The typed getters parse strings into the expected type, so addObject can mix raw types with strings:

ts
builder.config.addObject({
    "server:port": "5173",        // parsed as int
    "server:request-limit": "1mb",// parsed as 1_048_576
    "server:idle-timeout": "30s", // parsed as 30_000 ms
});

Duration units

getDuration parses suffixes: ms, s, m, h.

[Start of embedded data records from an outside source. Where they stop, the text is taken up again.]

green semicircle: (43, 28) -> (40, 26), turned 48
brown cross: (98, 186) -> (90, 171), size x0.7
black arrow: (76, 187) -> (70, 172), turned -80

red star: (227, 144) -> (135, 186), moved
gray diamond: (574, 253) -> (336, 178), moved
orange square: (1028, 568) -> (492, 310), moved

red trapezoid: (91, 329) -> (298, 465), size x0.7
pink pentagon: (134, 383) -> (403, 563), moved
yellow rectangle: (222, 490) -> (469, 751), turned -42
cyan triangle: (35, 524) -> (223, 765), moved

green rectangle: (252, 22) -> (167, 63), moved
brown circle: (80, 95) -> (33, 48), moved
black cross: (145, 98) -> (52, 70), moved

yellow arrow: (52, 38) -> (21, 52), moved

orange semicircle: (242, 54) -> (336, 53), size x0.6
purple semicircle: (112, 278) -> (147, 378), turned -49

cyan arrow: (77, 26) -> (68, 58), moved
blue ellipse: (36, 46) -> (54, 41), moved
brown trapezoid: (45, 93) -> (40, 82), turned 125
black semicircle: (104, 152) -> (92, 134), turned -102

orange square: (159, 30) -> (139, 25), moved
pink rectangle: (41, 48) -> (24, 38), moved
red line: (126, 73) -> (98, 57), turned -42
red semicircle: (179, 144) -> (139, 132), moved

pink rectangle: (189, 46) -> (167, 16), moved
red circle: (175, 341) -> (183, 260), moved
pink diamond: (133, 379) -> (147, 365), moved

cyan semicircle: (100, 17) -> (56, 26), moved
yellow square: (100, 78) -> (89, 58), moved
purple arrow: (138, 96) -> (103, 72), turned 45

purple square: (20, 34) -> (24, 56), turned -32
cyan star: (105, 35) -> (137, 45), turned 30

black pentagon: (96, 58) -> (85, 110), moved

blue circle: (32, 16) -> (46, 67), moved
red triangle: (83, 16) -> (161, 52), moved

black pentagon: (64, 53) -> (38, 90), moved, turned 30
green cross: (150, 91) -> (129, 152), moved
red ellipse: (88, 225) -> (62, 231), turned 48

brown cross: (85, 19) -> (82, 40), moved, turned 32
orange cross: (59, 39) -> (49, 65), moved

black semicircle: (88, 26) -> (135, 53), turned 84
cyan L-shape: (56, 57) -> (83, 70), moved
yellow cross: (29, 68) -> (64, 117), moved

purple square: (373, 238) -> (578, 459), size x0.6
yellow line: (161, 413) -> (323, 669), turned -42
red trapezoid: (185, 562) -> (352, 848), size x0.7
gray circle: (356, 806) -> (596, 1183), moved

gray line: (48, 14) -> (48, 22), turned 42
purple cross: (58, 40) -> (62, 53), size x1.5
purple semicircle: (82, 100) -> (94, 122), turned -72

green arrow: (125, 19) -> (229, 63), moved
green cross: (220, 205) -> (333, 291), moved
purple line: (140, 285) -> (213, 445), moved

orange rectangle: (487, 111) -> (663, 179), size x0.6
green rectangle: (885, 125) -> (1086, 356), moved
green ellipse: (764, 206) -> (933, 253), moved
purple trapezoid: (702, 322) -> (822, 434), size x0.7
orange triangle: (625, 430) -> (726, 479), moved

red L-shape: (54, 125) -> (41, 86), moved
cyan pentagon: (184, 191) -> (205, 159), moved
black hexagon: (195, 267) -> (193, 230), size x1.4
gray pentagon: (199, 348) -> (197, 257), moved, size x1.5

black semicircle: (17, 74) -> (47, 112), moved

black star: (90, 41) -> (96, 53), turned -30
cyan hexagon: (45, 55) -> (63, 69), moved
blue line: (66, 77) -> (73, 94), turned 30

A bare number is milliseconds.

"500ms" → 500
"30s"   → 30000
"5m"    → 300000
"2h"    → 7200000

Size units

getSize / getBytes parses both decimal (kb, mb, gb = 1000⁻based) and binary (kib, mib, gib = 1024-based) suffixes.

"512b"  → 512
"1kb"   → 1000
"1kib"  → 1024
"1mb"   → 1000000

Secrets

Sensitive values are wrapped:

ts
const secret = ctx.config.getSecret("db:password");
const value = secret.value();

The wrapper exists so secrets don't accidentally end up in logs, snapshots, or diagnostics. secret.toString() returns "[Secret redacted]". The real value is only available through secret.value() — handler code can still leak it if it unwraps and logs explicitly.

Binding

config.bind(prefix, schema?) returns a frozen object with typed fields under prefix:

ts
const server = ctx.config.bind("server", {
    port:        { type: "int", default: 5173 },
    host:        { type: "string", default: "127.0.0.1" },
    requestLimit:{ type: "size", default: "1mb" },
});

server.port;          // number
server.requestLimit;  // bytes

Schemas accept descriptors with:

FieldNotes
type"string", "int"/"integer", "number", "bool"/"boolean", "duration", "size"/"bytes", "array", "object", "secret"
defaultvalue used when the key is missing
requiredtrue to throw when the key is missing
enum/valuesallowed values
min / maxnumeric bounds
secretmark string fields as secret

Without a schema, bind returns a plain object containing every key under the prefix as a raw value.

Public alpha. APIs and artifact formats may still change between alpha revisions.